» **Work instruction**: What you return should be only the lines in the entries below between the one holding "Clark Hulings" and the one holding "4.3 Document Delivery: Due to legal", ends included, with every picture left out.

(Extracted page text data)
== == ==

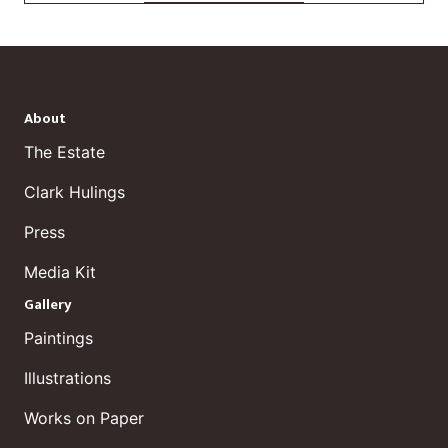
About
The Estate
Clark Hulings
Press
Media Kit
Gallery
Paintings
Illustrations
Works on Paper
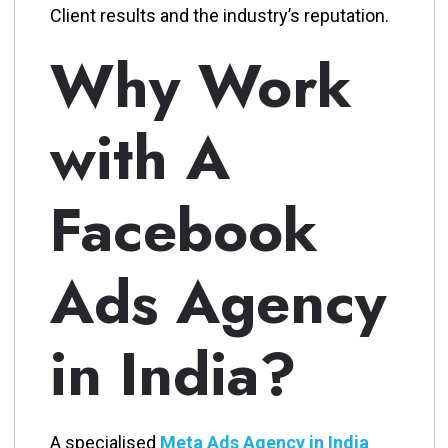
Client results and the industry’s reputation.
Why Work
with A
Facebook
Ads Agency
in India?
A specialised
Meta Ads Agency in India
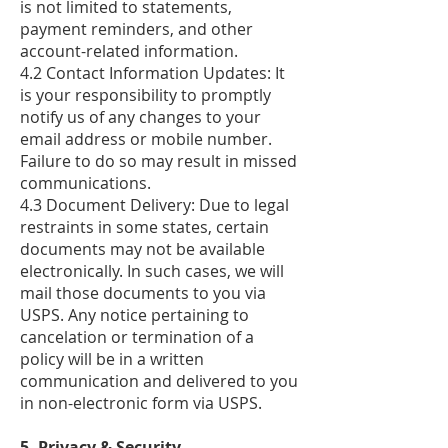
is not limited to statements,
payment reminders, and other
account-related information.
4.2 Contact Information Updates: It
is your responsibility to promptly
notify us of any changes to your
email address or mobile number.
Failure to do so may result in missed
communications.
4.3 Document Delivery: Due to legal
restraints in some states, certain
documents may not be available
electronically. In such cases, we will
mail those documents to you via
USPS. Any notice pertaining to
cancelation or termination of a
policy will be in a written
communication and delivered to you
in non-electronic form via USPS.
5. Privacy & Security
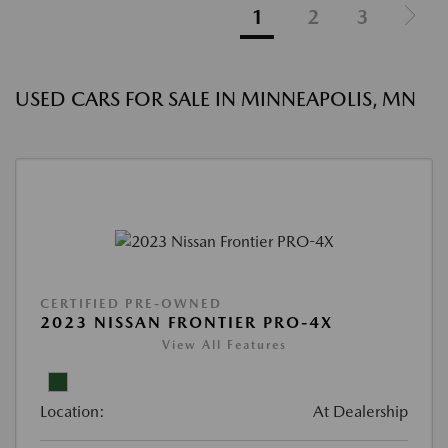
1
2
3
USED CARS FOR SALE IN MINNEAPOLIS, MN
CERTIFIED PRE-OWNED
2023 NISSAN FRONTIER PRO-4X
View All Features
Location:
At Dealership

== == ==

» **Task solution**:
Clark Hulings
Press
Media Kit
Gallery
Paintings
Illustrations
Works on Paper
Client results and the industry’s reputation.
Why Work
with A
Facebook
Ads Agency
in India?
A specialised
Meta Ads Agency in India
is not limited to statements,
payment reminders, and other
account-related information.
4.2 Contact Information Updates: It
is your responsibility to promptly
notify us of any changes to your
email address or mobile number.
Failure to do so may result in missed
communications.
4.3 Document Delivery: Due to legal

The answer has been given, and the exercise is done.